From the data below, set down exactly the lines between the one holding "教研共享 助力成长丨记2023卡通项目组秋季教学研讨会 (112, 2498)" and the one holding "KIT MEDIA (385, 2144)", inclusive, and no others.

━━━ DATASET ENTRIES ━━━

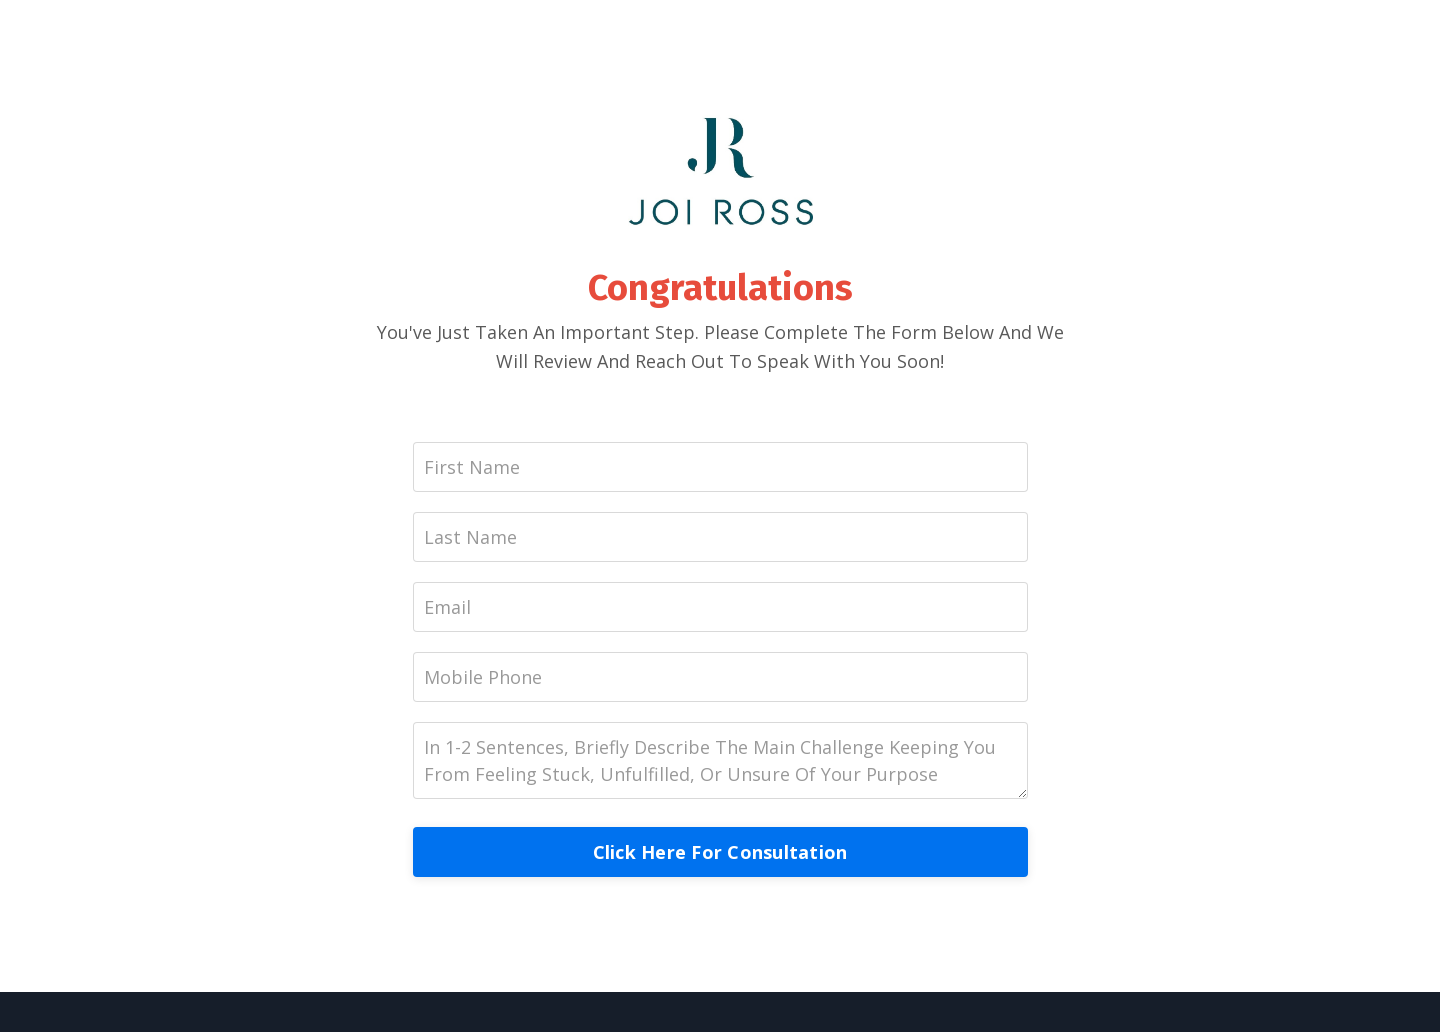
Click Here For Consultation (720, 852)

━━━
━━━ DATASET ENTRIES ━━━

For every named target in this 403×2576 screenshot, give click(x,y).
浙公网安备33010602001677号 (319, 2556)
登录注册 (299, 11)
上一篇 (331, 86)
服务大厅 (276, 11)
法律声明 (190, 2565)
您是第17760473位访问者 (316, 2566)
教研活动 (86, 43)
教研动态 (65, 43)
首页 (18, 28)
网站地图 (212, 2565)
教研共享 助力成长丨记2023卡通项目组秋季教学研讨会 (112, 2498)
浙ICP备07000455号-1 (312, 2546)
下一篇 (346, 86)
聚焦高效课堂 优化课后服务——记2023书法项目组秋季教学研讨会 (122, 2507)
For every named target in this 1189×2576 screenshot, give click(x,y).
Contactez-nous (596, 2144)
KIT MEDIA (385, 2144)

━━━

→ RESULT FOR THIS EXERCISE
教研共享 助力成长丨记2023卡通项目组秋季教学研讨会 (112, 2498)
浙ICP备07000455号-1 (312, 2546)
下一篇 (346, 86)
聚焦高效课堂 优化课后服务——记2023书法项目组秋季教学研讨会 (122, 2507)
For every named target in this 1189×2576 screenshot, give click(x,y).
Contactez-nous (596, 2144)
KIT MEDIA (385, 2144)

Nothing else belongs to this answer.